Best way to generate a high quality word-cloud image for a Dash-app

4.6k Views Asked by At

I have an issue with my wordclouds displaying very pixelated on my plotly dash app. I am using the wordcloud class to generate the wordcloud, then using go.Figure() with a go.Image() trace to generate the plot that is returned to my dash app as a dcc.Graph(). I have copied the code to the end of this post for reference.

I cannot seem to get the wordcloud image to be clear (wordcloud image shown below). I found a great SO post from mfitzp here which describes very clearly how to do this when using matplotlib; via setting the figsize and using the tight_layout() method. However, I cannot find a way to replicate this method using plotly.

How can I generate a high quality wordcloud using plotly that looks as good as the one posted by mfitzp? If plotly.go is not the best approach, please advise on how I can correctly perform this operation. I need to return the wordcloud to the app so that it can be displayed on screen, so plt.imshow() doesnt seem to be a valid approach for this use case (unless there is something I don't know). It's also necessary for the returned element to have an 'id' as this gets updated later in the code.

Here is my current code (I have replaced some variables with values for simplicity):

import plotly.graph_objects as go
from dash import dcc
from wordcloud import STOPWORDS
from wordcloud import WordCloud

def generate_wordcloud_div(wordcloud_exclusions, input_df, archetype_or_group):
    # save classname
    archetype_or_group = str(archetype_or_group)

    # add search query to list of exclusions
    excluded_words = wordcloud_exclusions + list(STOPWORDS)

    # instantiate wordcloud
    wordcloud = WordCloud(
        stopwords=excluded_words,
        width=900,
        height=400,
        background_color="#F9F9FA",
        colormap="viridis",
        collocations=True,
        regexp=r"[a-zA-z#&]+",
        max_words=30,
        min_word_length=4,
        font_path="assets/Arial Unicode.ttf"
    )

    # generate image
    wordcloud_text = " ".join(text for text in input_df["wordcloud_text"])
    wordcloud_image = wordcloud.generate(wordcloud_text)

    fig = go.Figure()
    fig.add_trace(go.Image(z=wordcloud_image))
    fig.update_layout(
        height=400,
        xaxis={"visible": False},
        yaxis={"visible": False},
        margin={"t": 0, "b": 0, "l": 0, "r": 0},
        hovermode=False,
        paper_bgcolor="#F9F9FA",
        plot_bgcolor="#F9F9FA",
    )

    return dcc.Graph(
        id=f"wordcloud_{archetype_or_group}",
        figure=fig,
        config={"displayModeBar": False},
    )

I have tried to double the size of the wordcloud (width=1800, height=800 in the wordcloud definition), hoping that when it got shrunk down to the figure dimensions it would be more clear, but the image still comes out pixelated.

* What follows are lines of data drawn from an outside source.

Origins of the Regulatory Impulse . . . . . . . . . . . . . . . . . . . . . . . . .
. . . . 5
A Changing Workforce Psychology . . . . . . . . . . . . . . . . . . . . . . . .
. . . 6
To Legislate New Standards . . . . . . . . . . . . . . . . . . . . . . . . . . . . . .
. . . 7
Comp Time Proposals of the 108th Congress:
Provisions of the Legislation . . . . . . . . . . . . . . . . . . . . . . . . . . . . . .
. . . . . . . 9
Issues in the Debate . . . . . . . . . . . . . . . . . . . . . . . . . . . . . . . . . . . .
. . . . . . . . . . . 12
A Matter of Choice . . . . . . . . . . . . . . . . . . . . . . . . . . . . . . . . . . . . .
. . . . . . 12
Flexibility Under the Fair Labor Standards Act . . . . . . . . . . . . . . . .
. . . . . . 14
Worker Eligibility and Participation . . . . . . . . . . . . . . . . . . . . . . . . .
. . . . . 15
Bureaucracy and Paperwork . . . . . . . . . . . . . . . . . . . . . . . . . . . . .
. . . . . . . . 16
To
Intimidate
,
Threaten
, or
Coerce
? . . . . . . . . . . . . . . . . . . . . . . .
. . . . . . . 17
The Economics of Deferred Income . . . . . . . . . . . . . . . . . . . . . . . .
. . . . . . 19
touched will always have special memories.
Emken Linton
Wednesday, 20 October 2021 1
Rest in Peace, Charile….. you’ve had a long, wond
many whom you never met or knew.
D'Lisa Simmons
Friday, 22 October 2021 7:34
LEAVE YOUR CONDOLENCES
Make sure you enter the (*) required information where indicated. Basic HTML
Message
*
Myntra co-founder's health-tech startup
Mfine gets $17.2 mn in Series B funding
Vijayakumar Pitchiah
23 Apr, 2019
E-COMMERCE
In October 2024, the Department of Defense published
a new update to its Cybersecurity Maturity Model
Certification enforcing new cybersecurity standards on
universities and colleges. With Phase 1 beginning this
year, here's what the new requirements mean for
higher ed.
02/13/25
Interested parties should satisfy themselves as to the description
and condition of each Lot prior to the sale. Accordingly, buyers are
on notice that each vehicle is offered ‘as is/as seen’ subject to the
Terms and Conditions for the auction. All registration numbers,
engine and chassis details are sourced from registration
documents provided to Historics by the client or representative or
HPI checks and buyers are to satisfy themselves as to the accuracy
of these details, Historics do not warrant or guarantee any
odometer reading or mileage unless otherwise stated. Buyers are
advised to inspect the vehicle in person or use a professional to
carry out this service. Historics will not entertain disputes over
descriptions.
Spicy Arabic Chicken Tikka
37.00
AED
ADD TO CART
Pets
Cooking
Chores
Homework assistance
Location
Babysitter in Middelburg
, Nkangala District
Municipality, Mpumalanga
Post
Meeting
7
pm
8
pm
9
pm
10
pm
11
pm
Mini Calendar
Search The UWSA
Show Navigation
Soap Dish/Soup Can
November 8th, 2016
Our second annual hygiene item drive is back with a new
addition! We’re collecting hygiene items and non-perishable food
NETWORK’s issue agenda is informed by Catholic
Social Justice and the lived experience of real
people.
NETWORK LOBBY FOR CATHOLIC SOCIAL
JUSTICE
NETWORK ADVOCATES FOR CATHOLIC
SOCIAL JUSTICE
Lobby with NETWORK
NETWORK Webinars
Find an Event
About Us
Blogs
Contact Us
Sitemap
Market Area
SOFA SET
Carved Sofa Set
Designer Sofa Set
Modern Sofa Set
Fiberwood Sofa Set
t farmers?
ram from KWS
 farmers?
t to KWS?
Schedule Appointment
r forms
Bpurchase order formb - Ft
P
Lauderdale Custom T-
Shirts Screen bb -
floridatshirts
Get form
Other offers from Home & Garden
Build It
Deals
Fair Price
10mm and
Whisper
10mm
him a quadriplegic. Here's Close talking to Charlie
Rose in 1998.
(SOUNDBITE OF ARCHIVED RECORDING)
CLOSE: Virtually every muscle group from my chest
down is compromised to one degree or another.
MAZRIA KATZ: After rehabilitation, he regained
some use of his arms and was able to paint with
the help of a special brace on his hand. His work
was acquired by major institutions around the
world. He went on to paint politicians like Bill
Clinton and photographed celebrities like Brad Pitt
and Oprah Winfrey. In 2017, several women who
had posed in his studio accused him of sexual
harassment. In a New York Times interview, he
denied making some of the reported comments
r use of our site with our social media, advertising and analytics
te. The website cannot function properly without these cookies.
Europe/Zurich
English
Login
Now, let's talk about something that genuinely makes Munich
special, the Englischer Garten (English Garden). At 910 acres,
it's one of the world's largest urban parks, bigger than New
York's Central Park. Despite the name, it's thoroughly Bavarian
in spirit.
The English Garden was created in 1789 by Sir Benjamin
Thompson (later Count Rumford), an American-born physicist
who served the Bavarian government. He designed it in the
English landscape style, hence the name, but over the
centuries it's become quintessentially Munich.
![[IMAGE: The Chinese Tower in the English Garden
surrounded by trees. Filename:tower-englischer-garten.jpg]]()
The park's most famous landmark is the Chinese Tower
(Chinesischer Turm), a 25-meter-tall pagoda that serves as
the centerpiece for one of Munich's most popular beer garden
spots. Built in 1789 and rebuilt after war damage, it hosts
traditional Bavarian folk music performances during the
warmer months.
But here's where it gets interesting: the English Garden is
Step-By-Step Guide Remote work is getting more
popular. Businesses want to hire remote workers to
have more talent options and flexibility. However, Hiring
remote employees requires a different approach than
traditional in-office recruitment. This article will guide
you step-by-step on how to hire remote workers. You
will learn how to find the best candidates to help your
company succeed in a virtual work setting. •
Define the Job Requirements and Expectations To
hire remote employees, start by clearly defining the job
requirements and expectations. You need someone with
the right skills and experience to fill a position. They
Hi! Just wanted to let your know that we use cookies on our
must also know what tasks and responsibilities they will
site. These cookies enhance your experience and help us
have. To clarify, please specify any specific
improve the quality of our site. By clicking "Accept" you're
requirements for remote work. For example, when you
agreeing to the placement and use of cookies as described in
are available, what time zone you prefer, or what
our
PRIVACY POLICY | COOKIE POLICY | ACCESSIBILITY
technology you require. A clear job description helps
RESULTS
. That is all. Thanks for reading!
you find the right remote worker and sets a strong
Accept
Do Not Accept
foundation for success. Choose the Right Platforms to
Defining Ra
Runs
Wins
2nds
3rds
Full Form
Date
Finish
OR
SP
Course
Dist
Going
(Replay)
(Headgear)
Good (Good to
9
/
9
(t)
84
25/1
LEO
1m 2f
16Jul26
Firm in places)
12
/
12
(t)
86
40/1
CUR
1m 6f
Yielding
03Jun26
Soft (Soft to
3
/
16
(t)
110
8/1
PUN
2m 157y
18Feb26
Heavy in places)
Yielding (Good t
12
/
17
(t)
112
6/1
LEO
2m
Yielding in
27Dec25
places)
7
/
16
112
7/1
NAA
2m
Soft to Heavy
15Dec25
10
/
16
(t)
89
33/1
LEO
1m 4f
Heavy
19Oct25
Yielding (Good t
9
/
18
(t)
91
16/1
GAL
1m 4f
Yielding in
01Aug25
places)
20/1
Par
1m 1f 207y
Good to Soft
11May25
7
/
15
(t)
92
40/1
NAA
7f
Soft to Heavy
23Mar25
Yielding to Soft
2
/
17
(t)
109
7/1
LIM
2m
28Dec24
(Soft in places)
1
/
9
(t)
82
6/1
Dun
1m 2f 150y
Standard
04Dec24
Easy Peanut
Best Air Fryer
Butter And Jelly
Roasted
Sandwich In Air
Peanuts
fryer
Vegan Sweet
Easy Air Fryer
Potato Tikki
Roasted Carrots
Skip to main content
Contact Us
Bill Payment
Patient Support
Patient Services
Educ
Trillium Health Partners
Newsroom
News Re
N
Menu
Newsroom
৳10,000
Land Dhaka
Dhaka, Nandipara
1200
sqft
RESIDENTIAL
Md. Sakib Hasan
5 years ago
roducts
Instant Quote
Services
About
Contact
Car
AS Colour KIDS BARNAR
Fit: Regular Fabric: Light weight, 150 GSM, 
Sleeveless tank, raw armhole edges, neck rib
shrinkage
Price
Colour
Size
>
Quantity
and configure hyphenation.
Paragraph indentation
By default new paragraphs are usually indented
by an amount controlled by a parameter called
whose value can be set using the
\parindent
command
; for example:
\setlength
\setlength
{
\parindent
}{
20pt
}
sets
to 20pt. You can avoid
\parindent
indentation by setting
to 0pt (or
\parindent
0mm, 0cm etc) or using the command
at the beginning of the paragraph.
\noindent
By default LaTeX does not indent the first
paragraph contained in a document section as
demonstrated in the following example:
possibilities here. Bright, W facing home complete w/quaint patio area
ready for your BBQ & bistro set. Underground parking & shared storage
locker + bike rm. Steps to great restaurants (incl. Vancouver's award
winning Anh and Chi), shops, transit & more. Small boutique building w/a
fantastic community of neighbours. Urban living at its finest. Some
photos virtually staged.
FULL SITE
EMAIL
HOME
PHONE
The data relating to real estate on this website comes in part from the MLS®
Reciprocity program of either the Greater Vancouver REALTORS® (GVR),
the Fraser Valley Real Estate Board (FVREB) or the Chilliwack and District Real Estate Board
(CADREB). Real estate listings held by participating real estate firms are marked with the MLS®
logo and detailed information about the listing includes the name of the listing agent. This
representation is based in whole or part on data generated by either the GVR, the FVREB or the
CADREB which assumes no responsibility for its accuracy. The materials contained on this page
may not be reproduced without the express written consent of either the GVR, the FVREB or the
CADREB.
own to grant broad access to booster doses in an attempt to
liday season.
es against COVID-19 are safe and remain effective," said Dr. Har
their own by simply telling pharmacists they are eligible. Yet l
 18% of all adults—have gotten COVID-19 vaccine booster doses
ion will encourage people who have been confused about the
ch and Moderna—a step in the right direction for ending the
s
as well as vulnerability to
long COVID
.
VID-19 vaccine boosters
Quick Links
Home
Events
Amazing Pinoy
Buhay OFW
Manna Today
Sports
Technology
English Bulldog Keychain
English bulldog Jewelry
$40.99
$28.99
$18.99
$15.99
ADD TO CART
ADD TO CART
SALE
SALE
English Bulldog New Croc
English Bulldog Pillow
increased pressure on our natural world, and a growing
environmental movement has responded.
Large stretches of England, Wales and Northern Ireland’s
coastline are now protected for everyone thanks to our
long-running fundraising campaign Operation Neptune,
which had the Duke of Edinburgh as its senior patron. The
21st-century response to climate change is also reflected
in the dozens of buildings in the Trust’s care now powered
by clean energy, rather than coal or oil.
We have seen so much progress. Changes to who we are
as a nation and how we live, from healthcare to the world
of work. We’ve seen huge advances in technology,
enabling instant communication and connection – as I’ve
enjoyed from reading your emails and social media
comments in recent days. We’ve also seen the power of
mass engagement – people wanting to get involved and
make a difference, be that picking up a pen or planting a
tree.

I have also tried to set the dx and dy values to 900 and 400, respectively, in the go.Image() definition, but again, the image comes out pixelated.

Any advice?

Many thanks for any assistance here!

wordcloud image

2

There are 2 best solutions below

0
Waleed Alfaris On BEST ANSWER

I realized that the loss of quality was stemming from the conversion of the wordcloud image to the plotly graph objects go.image(). To avoid this loss of quality, I created the wordcloud as a pixel array and used this to generate the go.image().

def generate_dash_component(archetype_or_group, fig):
    return dcc.Graph(
        id=f"wordcloud_{archetype_or_group}",
        figure=fig,
        style={"height": 250px},
        config={"displayModeBar": False, "autosizable": True, "responsive": True},
    )


def generate_wordcloud_fig(wordcloud_image):
    fig = px.imshow(wordcloud_image)
    fig.update_layout(
        xaxis={'visible': False},
        yaxis={'visible': False},
        margin={'t': 0, 'b': 0, 'l': 0, 'r': 0},
        hovermode=False,
        paper_bgcolor="#F9F9FA",
        plot_bgcolor="#F9F9FA",
    )
    return fig


def generate_wordcloud_div(wordcloud_exclusions, input_df, archetype_or_group):
    """
    Function that will generate and save wordcloud.
    Text being analyzed already has general stopwords
    removed from earlier preprocessing. Will exclude
    search query only.
    Classname will be used in filename.
    """
    # save classname
    archetype_or_group = str(archetype_or_group)

    # add search query to list of exclusions
    excluded_words = wordcloud_exclusions + list(STOPWORDS)

    # instantiate wordcloud
    wordcloud = WordCloud(
        stopwords=excluded_words,
        min_font_size=8,
        scale=2.5,
        background_color='#F9F9FA',
        collocations=True,
        regexp=r"[a-zA-z#&]+",
        max_words=30,
        min_word_length=4,
        font_path='storage/fonts/Arial-Unicode.ttf',
        collocation_threshold=3,
        colormap=truncate_cmap(plt.get_cmap('ocean'), 0, 0.7),
    )

    # generate image
    wordcloud_text = " ".join(text for text in input_df["wordcloud_text"])
    wordcloud_image = wordcloud.generate(wordcloud_text)
    wordcloud_image = wordcloud_image.to_array()
    fig = generate_wordcloud_fig(wordcloud_image)
    return generate_dash_component(archetype_or_group, fig)
5
hoa tran On

I'm using below code to make wordcloud on dash and it returns good quality image:

import pandas as pd
import numpy as np
import plotly.express as px
import dash
import dash_html_components as html
import dash_core_components as dcc
from dash.dependencies import Input, Output
import dash_bootstrap_components as dbc
import plotly.graph_objects as go
from io import BytesIO
from wordcloud import WordCloud
import base64
import dash.dependencies as dd

df1 = pd.DataFrame({
    'Title': ['Aaaaaaaaaaaaaaaaaaaaaa','Bbbbbbbbbbbbbbbbbbb','Cccccccccccccccc','Ddddddddddddddddddd','Eeeeeeeeeeeeeeeeeeeeeeee'],
    'Count': [5,15,20,50,10]})

app = dash.Dash(__name__,external_stylesheets=[dbc.themes.LUX])
app.layout = html.Div([
    dbc.Row([
        dbc.Col([
            dbc.Card([
                dbc.CardBody([
                    html.H5('Word Cloud',className='text-center'),
                    html.Img(id="image_wc"),
                ])
            ])
        ],width={'size':12,"offset":0,'order':1},style={'padding-left' : 25,'padding-right' : 25},className='text-center'),
    ])
])
    
def plot_wordcloud(data):
    d = {a: x for a, x in data.values}
    wc = WordCloud(background_color='white', width=1080, height=360)
    wc.fit_words(d)
    return wc.to_image()

@app.callback(dd.Output('image_wc', 'src'), [dd.Input('image_wc', 'id')])
def make_image(b):
    img = BytesIO()
    plot_wordcloud(data=df1).save(img, format='PNG')
    return 'data:image/png;base64,{}'.format(base64.b64encode(img.getvalue()).decode())
   
if __name__ == "__main__":
    app.run_server(debug=False)

Image: enter image description here